One of the most criticised topics in the scientific evaluation of MBCAs in the last decades was the erroneous definition/use of secondary and relevant metabolites, i.e., the definitions applicable for chemicals were used also for microbial metabolites (e.g., Scheepmaker et al. 2019). Beside the specific issue, the overall discussions have shown the urgent need for more specific, scientific-based data requirements for MBCAs. Regulation 283/2013 on the data requirements for active substances for example stated that ″such information shall not be required, where […] it is not necessary owing to the nature of the product or its proposed uses, or it is not scientifically necessary, or it is technically not possible to supply. In such a case a justification shall be provided″. However, the daily registration work has shown again and again that a strict scientific approach was seldom accepted, instead the regulatory box-ticking approach is used in the scientific evaluation of MBCAs, and regulatory requirements are often placed above scientific argumentation. Köhl et al. (2019), for example, have stated that for the environmental fate assessment, for many microorganisms ″the precautionary principle of the risk assessment can be fulfilled by referring to the general microbiological principles of population dynamics in competitive environments″. Instead, often strain-specific but conditionally informative information was used. The authors further concluded that ″precautionary principles and avoiding any theoretical risk predominates the procedures for MBCAs leading to unnecessary and costly data collection. Switching to ‘principles of evidence-based acceptable risks’ instead, would allow more restricted data requirements which may have to be adapted whenever new knowledge and technology becomes available or new safety questions are raised″.
To handle these past problems ″and to better reflect the latest scientific developments and the specificities of micro-organisms, while maintaining a high level of protection of human and animal health and of the environment″, the specific criteria for the approval (Regulation 1107/2009), uniform principles (Regulation 546/2011) and data requirements (Regulations 283/2013 and 284/2013) for MBCAs are currently being revised and presumably applicable from Q4 2022 onwards.
Annex II of Regulation 1107/2009 establishing the procedures and criteria for the approval of active substances, for example, was revised to include specific criteria for approval of active substances that are micro-organisms (incl. low risk criteria), differentiating them from chemical active substance approval criteria. The uniform principles for evaluation and authorisation of plant protection products (Regulation 546/2011) have been revised adapting, for example, the decision-making criteria to the characteristics of micro-organisms, such as their pathogenicity and infectivity, rather than focusing on toxicity. Furthermore, the revised decision-making criteria related to environmental fate, now focus on surface and groundwater only. The persistence in the environment in concentrations considerably higher than the natural background levels are not considered an exclusion criterion anymore.

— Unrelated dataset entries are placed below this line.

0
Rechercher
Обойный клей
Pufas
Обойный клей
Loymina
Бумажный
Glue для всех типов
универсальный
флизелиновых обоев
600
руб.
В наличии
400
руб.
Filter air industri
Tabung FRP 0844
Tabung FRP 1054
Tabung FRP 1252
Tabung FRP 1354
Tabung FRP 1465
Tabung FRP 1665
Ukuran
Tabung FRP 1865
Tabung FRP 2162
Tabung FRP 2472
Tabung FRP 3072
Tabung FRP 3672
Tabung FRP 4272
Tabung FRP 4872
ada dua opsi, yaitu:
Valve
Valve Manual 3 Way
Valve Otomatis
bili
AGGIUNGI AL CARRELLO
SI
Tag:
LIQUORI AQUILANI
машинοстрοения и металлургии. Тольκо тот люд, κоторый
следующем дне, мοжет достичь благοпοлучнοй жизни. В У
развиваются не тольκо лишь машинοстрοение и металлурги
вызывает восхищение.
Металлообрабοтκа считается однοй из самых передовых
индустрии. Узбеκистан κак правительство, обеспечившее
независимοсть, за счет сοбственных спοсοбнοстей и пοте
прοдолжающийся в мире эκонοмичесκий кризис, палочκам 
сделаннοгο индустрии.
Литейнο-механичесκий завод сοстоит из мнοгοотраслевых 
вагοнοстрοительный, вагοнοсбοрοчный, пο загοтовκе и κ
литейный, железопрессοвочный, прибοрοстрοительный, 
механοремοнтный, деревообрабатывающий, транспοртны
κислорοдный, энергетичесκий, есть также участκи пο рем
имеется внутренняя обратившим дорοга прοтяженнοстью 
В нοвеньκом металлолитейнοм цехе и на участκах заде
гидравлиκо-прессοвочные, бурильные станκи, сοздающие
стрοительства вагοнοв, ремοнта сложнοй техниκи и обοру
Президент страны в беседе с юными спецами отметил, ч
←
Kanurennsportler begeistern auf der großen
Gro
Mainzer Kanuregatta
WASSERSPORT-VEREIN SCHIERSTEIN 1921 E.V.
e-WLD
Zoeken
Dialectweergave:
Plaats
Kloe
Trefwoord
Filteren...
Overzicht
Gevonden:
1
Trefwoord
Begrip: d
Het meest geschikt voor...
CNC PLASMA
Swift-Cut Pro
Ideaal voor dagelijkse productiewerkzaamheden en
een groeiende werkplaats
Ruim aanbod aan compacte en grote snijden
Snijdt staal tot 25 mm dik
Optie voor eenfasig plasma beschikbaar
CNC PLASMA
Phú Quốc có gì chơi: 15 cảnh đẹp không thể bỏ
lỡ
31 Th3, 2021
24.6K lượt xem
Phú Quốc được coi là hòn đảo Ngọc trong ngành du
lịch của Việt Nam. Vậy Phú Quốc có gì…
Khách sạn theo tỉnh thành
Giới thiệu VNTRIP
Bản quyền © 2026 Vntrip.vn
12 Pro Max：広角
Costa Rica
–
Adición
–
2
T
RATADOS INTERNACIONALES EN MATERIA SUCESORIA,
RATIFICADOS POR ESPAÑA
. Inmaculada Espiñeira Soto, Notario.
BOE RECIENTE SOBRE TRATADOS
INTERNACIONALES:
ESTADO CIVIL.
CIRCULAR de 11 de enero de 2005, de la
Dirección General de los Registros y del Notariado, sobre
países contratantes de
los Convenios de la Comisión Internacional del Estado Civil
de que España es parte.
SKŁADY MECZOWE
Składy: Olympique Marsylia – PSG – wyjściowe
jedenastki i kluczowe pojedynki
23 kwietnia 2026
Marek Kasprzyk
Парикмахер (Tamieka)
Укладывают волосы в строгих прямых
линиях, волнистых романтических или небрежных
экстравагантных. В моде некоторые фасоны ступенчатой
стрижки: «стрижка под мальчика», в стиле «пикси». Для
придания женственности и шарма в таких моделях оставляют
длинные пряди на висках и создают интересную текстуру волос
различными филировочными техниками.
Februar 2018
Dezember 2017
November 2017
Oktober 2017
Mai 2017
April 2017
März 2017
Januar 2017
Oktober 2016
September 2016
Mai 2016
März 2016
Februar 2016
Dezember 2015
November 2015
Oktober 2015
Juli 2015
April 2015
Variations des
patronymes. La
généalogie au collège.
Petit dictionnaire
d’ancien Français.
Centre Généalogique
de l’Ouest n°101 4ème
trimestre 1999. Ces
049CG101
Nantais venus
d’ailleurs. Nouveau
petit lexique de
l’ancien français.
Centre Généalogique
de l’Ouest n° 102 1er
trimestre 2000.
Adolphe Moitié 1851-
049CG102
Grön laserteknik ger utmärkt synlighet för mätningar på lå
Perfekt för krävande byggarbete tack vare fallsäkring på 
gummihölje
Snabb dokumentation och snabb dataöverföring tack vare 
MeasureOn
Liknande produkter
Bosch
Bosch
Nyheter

Regulations 283/2013 and 284/2013 were updated to include several MBCA-related definitions and provide clarity on when which set of data requirements applies: a) Data requirements specified in Part A apply to semiochemicals, extracts from biological material, a purified metabolite produced by a micro-organism as well as a metabolite that is not purified from a producing micro-organism if the micro-organism is not capable of replication or to transfer genetic material. Data requirements specified in Part B apply to micro-organisms, either as a single strain or as a qualitatively defined combination of strains (classically termed ″microbial consortia″) as well as a combination of micro-organism(s) and one or more metabolites produced by the micro-organism(s) that are claimed to be part of the plant protection action. However, this applies only when the application of the metabolite(s) purified from the micro-organism would not cause the claimed plant protection action alone.
The possibility to commercialise microbial consortia, which are very often significantly more effective and adaptive and thus commercially more interesting, could be a huge step in bringing the regulatory process closer to the scientific reality and the agricultural practice. In addition, products based on microbial consortia allow, for example, for the development of patentable formulations enabling a better protection of investments.
The focus of the revision of the data requirements has shifted form the box-ticking approach to a scientific evaluation approach based upon the biological properties of the MBCA. This makes possible to use this information in a weight of evidence approach to demonstrate that adverse effects are not to be expected if products are used according to Good Agricultural Practise. This allows for scientific justification of study waivers e.g., in the case of toxicity, residues or ecotoxicity. For example, studies to determine the potential infectivity and pathogenicity of the micro-organism shall be performed, unless the applicant demonstrates that infectivity and pathogenicity to humans/mammals are not expected, using information on the biological properties (e.g., mode of action, growth requirements and relationship to human and non-target organism pathogens, also using information retrieved from reliable public sources). Generally, this could significantly reduce study costs and ease the commercialisation of MBCAs. It is, however, currently open for speculation and interpretation what type of information will be accepted as sufficient evidence to ″demonstrate that effects are not to be expected″ by authorities. No toxicity or genotoxicity data is required for microorganisms; however, it should be addressed for possible metabolites of concern in a separate section.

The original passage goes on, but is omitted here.